Graduate student Anthony Verzoni wins award at UMaine Student Symposium

Anthony Verzoni, a graduate student advised by Dr. Masoud Rais-Rohani, received an award for Initiative, Collaboration, and Creative Problem Solving at the UMaine 2019 Student Symposium. Verzoni’s work was presented in the Engineering and Information Sciences category.

Verzoni’s presentation was titled, “Origami-Inspired Design of Rapidly Deployable Structures” and it focused on the application of origami-inspired design to the creation of rapidly deployable shelters. Verzoni’s research found that origami-inspired designs can be used in the production of such shelters, and the base fold developed can be modified to create unique designs to conform to specific requirements.

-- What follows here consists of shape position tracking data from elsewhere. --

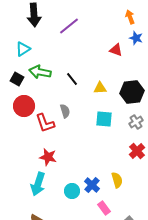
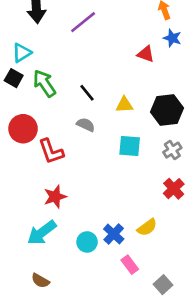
green arrow: (40, 72) -> (44, 83), turned 45
black square: (17, 79) -> (14, 78), moved
gray semicircle: (65, 111) -> (86, 125), moved, turned -48
red star: (48, 157) -> (55, 197), turned -30
yellow semicircle: (117, 180) -> (147, 227), turned 70
cyan arrow: (38, 184) -> (42, 233), turned 35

The following is Verzoni’s abstract:

Origami-inspired design is a growing field with numerous engineering applications. The application of interest in this research is design of rapidly deployable shelters with rigid flat panels that must fold and unfold in a kinematically compliant fashion. Exploration of different design concepts inspired by the folding kinematics of origami has led to numerous novel shelter concepts. Altering panel size and shape yields shelter designs with varying volumetric capacities and some configurations that can be used in establishing a multi-unit shelter cluster. Thin or zero-thickness panels are initially used to model shelters as traditional origami is not concerned with finite thickness of each folding facet. Thick panels have a large influence on the connectivity of the shelter walls, which is addressed through nesting of the panels to accommodate proper folding kinematics. An analysis model is developed using the principle of virtual work to determine the loads required to erect a shelter of variable size. The analytical expressions developed using this method are validated using a rigid body dynamics solver. Torsion springs as a mechanical assist system are investigated to reduce the loads associated with shelter erection and lead to simple and intuitive erection processes. Preliminary structural analysis models for use in topology and sizing optimization of the shelters are developed and will be updated accordingly to satisfy design and kinematic requirements.

This material is based upon work supported by the US Army Combat Capabilities Development Command Soldier Center (CCDC-SC) (formerly known as NSRDEC) under Contract No. W15QKN-13-9-0001 and W911QY-18-C-0101.

Any opinions, findings and conclusions or recommendations expressed in this material are those of the author(s) and do not necessarily reflect the views of the CCDC-SC.